Harvard medical professor Joseph Biederman conducted research on bipolar disorder in children that led to an increase in such diagnoses. A 2008 Senate investigation found that Biederman also received $1.6 million in speaking and consulting fees between 2000 and 2007 – some of them undisclosed to Harvard – from companies including makers of antipsychotic drugs prescribed for children with bipolar disorder. Johnson & Johnson gave more than $700,000 to a research centre that was headed by Biederman from 2002 to 2005, where research was conducted, in part, on Risperdal, the company’s antipsychotic drug. Biederman has responded saying that the money did not influence him and that he did not promote a specific diagnosis or treatment.

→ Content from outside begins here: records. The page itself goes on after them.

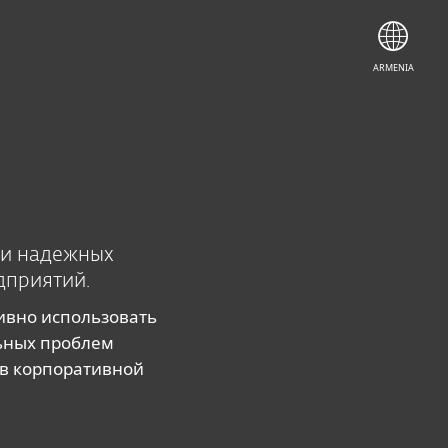
ARMENIA
 и надежных
дприятий.
ивно использовать
льных проблем
 в корпоративной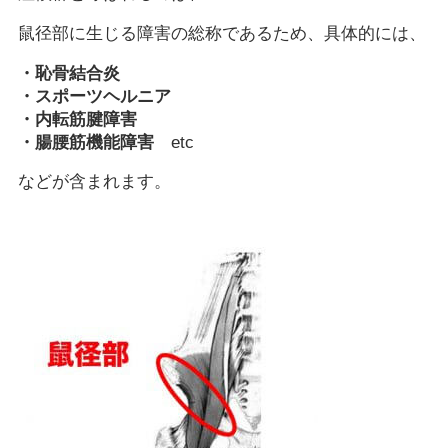
鼠径部に生じる障害の総称であるため、具体的には、
・恥骨結合炎
・スポーツヘルニア
・内転筋腱障害
・腸腰筋機能障害
etc
などが含まれます。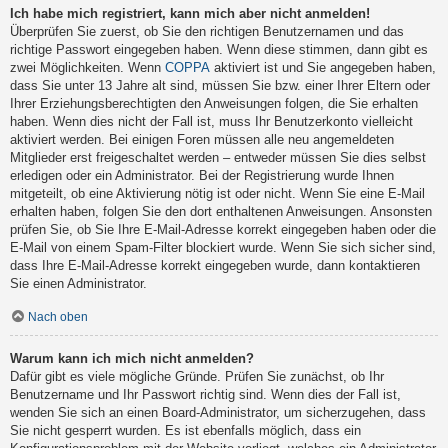
Ich habe mich registriert, kann mich aber nicht anmelden!
Überprüfen Sie zuerst, ob Sie den richtigen Benutzernamen und das
richtige Passwort eingegeben haben. Wenn diese stimmen, dann gibt es
zwei Möglichkeiten. Wenn
COPPA
aktiviert ist und Sie angegeben haben,
dass Sie unter 13 Jahre alt sind, müssen Sie bzw. einer Ihrer Eltern oder
Ihrer Erziehungsberechtigten den Anweisungen folgen, die Sie erhalten
haben. Wenn dies nicht der Fall ist, muss Ihr Benutzerkonto vielleicht
aktiviert werden. Bei einigen Foren müssen alle neu angemeldeten
Mitglieder erst freigeschaltet werden – entweder müssen Sie dies selbst
erledigen oder ein Administrator. Bei der Registrierung wurde Ihnen
mitgeteilt, ob eine Aktivierung nötig ist oder nicht. Wenn Sie eine E-Mail
erhalten haben, folgen Sie den dort enthaltenen Anweisungen. Ansonsten
prüfen Sie, ob Sie Ihre E-Mail-Adresse korrekt eingegeben haben oder die
E-Mail von einem Spam-Filter blockiert wurde. Wenn Sie sich sicher sind,
dass Ihre E-Mail-Adresse korrekt eingegeben wurde, dann kontaktieren
Sie einen Administrator.
Nach oben
Warum kann ich mich nicht anmelden?
Dafür gibt es viele mögliche Gründe. Prüfen Sie zunächst, ob Ihr
Benutzername und Ihr Passwort richtig sind. Wenn dies der Fall ist,
wenden Sie sich an einen Board-Administrator, um sicherzugehen, dass
Sie nicht gesperrt wurden. Es ist ebenfalls möglich, dass ein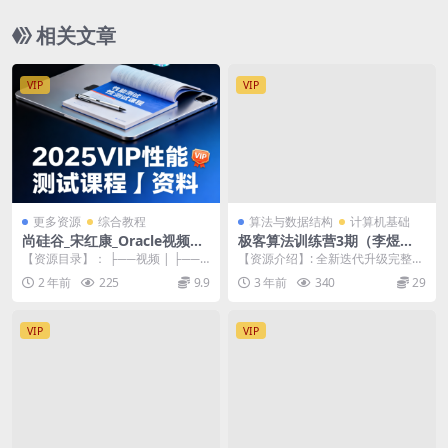
相关文章
VIP
VIP
更多资源
综合教程
算法与数据结构
计算机基础
尚硅谷_宋红康_Oracle视频教
极客算法训练营3期（李煜
程
东）
【资源目录】： ├──视频 | ├──1
【资源介绍】: 全新迭代升级完整
-[尚硅谷]_宋红康_Oracle数据库...
版，包含视频+课件。课程代码包含
2 年前
225
9.9
3 年前
340
29
Java、C+...
VIP
VIP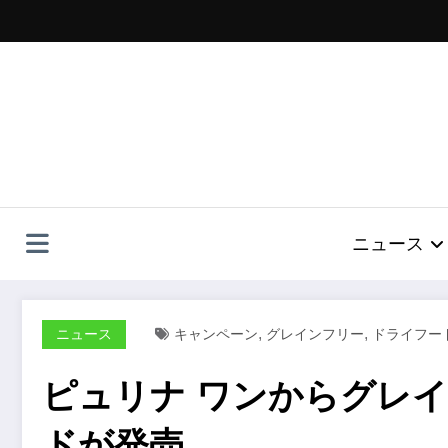
コ
ン
テ
ン
ツ
へ
ス
キ
ッ
プ
ニュース
,
,
ニュース
キャンペーン
グレインフリー
ドライフー
ピュリナ ワンからグレ
ドが発売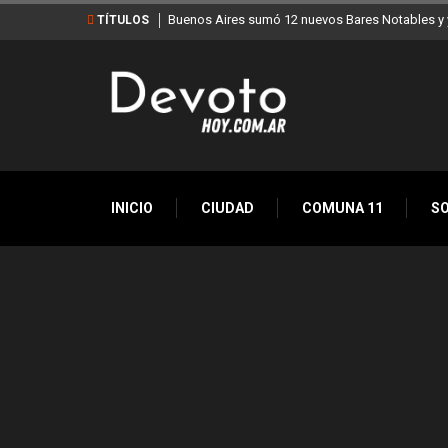
Buenos Aires sumó 12 nuevos Bares Notables y y
TÍTULOS
INICIO
CIUDAD
COMUNA 11
S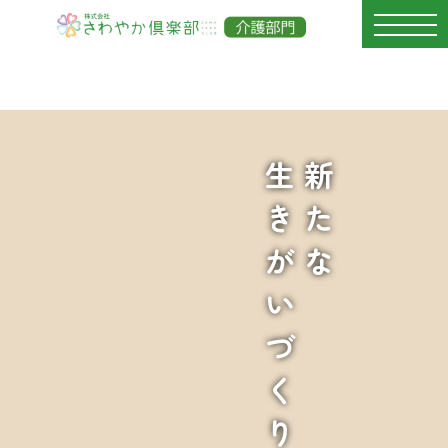
生きがいづくり
新たな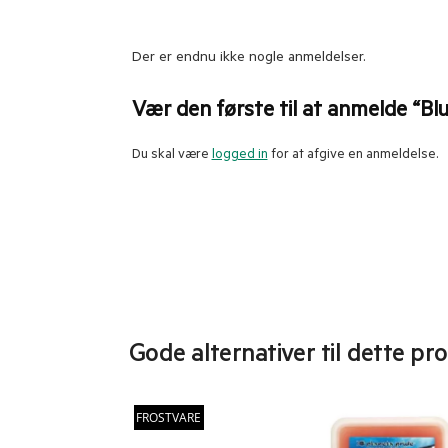
Der er endnu ikke nogle anmeldelser.
Vær den første til at anmelde “Bl
Du skal være
logged in
for at afgive en anmeldelse.
Gode alternativer til dette pr
FROSTVARE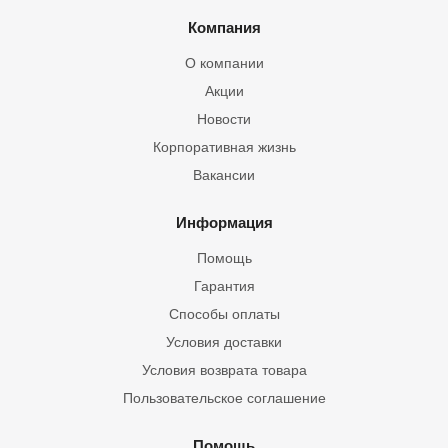
Компания
О компании
Акции
Новости
Корпоративная жизнь
Вакансии
Информация
Помощь
Гарантия
Способы оплаты
Условия доставки
Условия возврата товара
Пользовательское соглашение
Помощь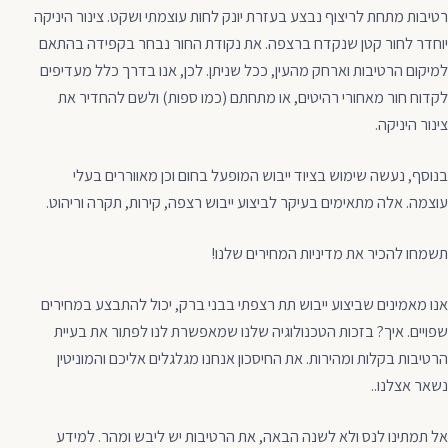
רטיבות מתחת לריצוף נבצע בעזרת יונק לחות עוצמתי ושקט. צינור היניקה
יוחדר לחור קטן שנקדח ברצפה. את נקודת החור נבחר בקפידה בהתאם
למיקום הרטיבות וארחק מהעין, ככל שניתן. לכן, אנו בדרך כלל מעדיפים
לקדוח חור מאחורי רהיטים, או מתחתם (כמו ספות) ולשם להחדיר את
צינור היניקה.
בנוסף, נעשה שימוש בציוד ייבוש המופעל בחום וכן מאווררים בעלי
עוצמה. אלה מתאימים בעיקר לביצוע ייבוש רצפה, קירות, תקרה וריהוט.
תשמחו להכיר את מדיניות המחירים שלנו!
אנו מאמינים שביצוע ייבוש תת רצפתי בבני ברק, יכול להתבצע במחירים
שפויים. איך? בזכות הטכנולוגיה שלנו שמאפשרת לנו לפתור את בעיית
הרטיבות בקלות ומהירות. את החיסכון אנחנו מגלגלים אליכם והמוניטין
נשאר אצלנו..
אל תמתינו לנס ולא לשנה הבאה, את הרטיבות יש ליבש ומהר. למידע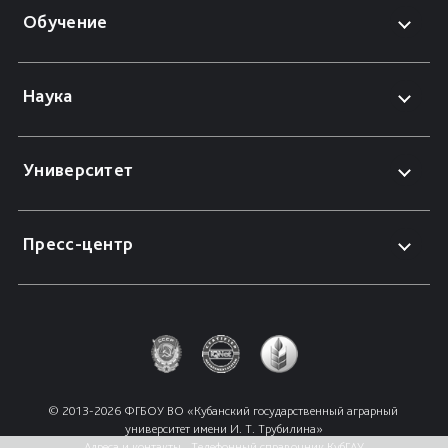
Обучение
Наука
Университет
Пресс-центр
© 2013-2026 ФГБОУ ВО «Кубанский государственный аграрный 
университет имени И. Т. Трубилина»
Адреса и контакты
Телефонный справочник КубГАУ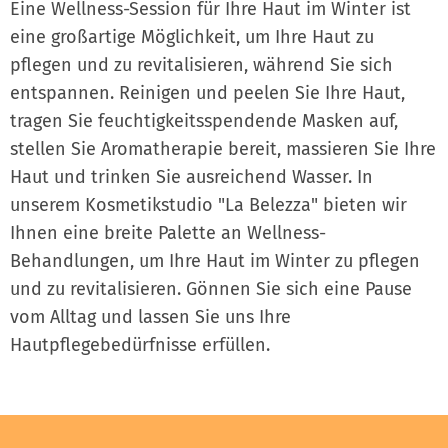
Eine Wellness-Session für Ihre Haut im Winter ist
eine großartige Möglichkeit, um Ihre Haut zu
pflegen und zu revitalisieren, während Sie sich
entspannen. Reinigen und peelen Sie Ihre Haut,
tragen Sie feuchtigkeitsspendende Masken auf,
stellen Sie Aromatherapie bereit, massieren Sie Ihre
Haut und trinken Sie ausreichend Wasser. In
unserem Kosmetikstudio "La Belezza" bieten wir
Ihnen eine breite Palette an Wellness-
Behandlungen, um Ihre Haut im Winter zu pflegen
und zu revitalisieren. Gönnen Sie sich eine Pause
vom Alltag und lassen Sie uns Ihre
Hautpflegebedürfnisse erfüllen.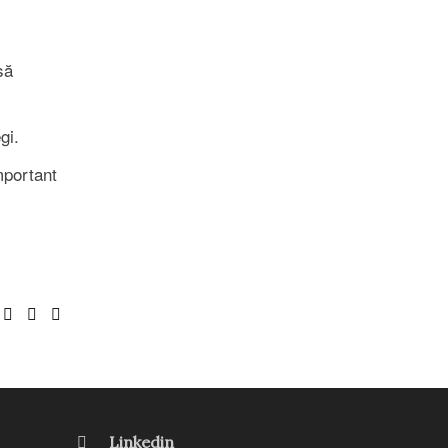
să
gi.
mportant
Linkedin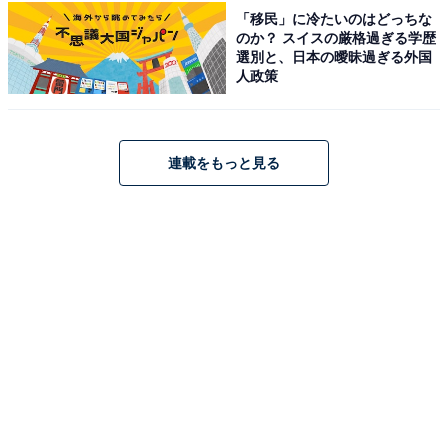
「移民」に冷たいのはどっちな
のか？ スイスの厳格過ぎる学歴
選別と、日本の曖昧過ぎる外国
人政策
調光サングラス&サングラスケース&めがねふきセット（画像出典：
連載をもっと見る
Amazon）
サングラスに加え、型押しで立体的なコールマンのロゴ
をあしらったレザー調の高級感あるサングラスケース
（約幅8×高さ18cm）と、ベビーピンクの生地にクリー
ム色のロゴがプリントされた大人可愛いめがねふき（約
幅8×高さ8cm）もセットになった豪華な3点セットで
す。サングラスケースはサングラス以外の用途にも使え
そうな汎用性の高さも魅力です。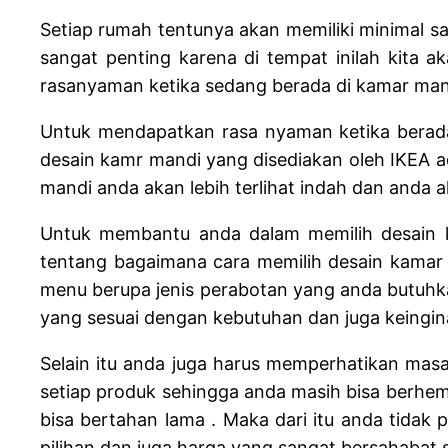
Setiap rumah tentunya akan memiliki minimal s
sangat penting karena di tempat inilah kita 
rasanyaman ketika sedang berada di kamar mandi 
Untuk mendapatkan rasa nyaman ketika berad
desain kamr mandi yang disediakan oleh IKEA 
mandi anda akan lebih terlihat indah dan anda
Untuk membantu anda dalam memilih desain k
tentang bagaimana cara memilih desain kamar 
menu berupa jenis perabotan yang anda butuhka
yang sesuai dengan kebutuhan dan juga keingin
Selain itu anda juga harus memperhatikan masa
setiap produk sehingga anda masih bisa berhem
bisa bertahan lama . Maka dari itu anda tidak 
pilihan dan juga harga yang sangat bersahabat 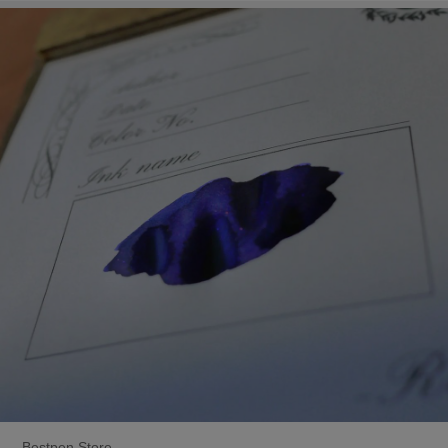
Bestpen Store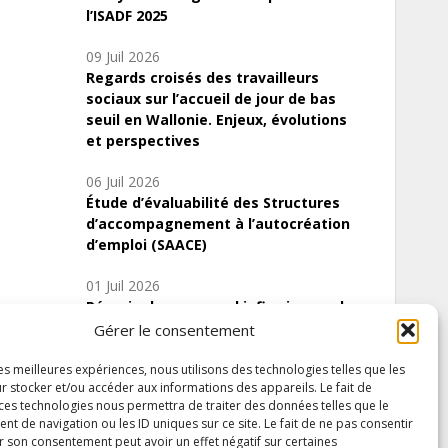
l’ISADF 2025
09 Juil 2026
Regards croisés des travailleurs
sociaux sur l’accueil de jour de bas
seuil en Wallonie. Enjeux, évolutions
et perspectives
06 Juil 2026
Étude d’évaluabilité des Structures
d’accompagnement à l’autocréation
d’emploi (SAACE)
01 Juil 2026
Pénurie du personnel infirmier :quels
indicateurs d’offre de soins pour
Gérer le consentement
comprendre la situation en Wallonie ?
les meilleures expériences, nous utilisons des technologies telles que les
r stocker et/ou accéder aux informations des appareils. Le fait de
 ces technologies nous permettra de traiter des données telles que le
 de navigation ou les ID uniques sur ce site. Le fait de ne pas consentir
Inscrivez-vous à notre newsletter
r son consentement peut avoir un effet négatif sur certaines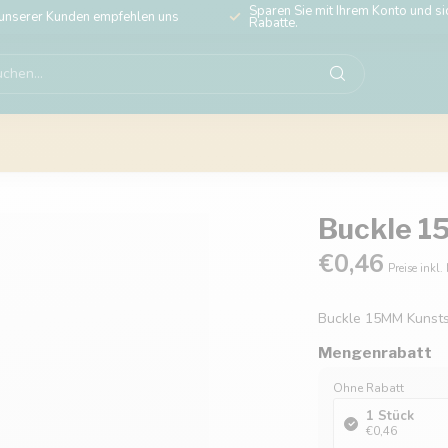
Sparen Sie mit Ihrem Konto und sic
unserer Kunden empfehlen uns
Rabatte.
Buckle 1
€0,46
Preise inkl.
Buckle 15MM Kunsts
Mengenrabatt
Ohne Rabatt
1 Stück
€0,46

Pharmaceutical companies have also been accused of attempting to set the mental health agenda through activities such as funding consumer advocacy groups.

Special Populations

It is recommended that persons with dementia who exhibit behavioural and psychological symptoms should not be given antipsychotics before trying other treatments. When taking antipsychotics this population has increased risk of cerebrovascular effects, parkinsonism or extrapyramidal symptoms, sedation, confusion and other cognitive adverse effects, weight gain, and increased mortality. Physicians and caretakers of persons with dementia should try to address symptoms including agitation, aggression, apathy, anxiety, depression, irritability, and psychosis with alternative treatments whenever antipsychotic use can be replaced or reduced. Elderly persons often have their dementia treated first with antipsychotics and this is not the best management strategy.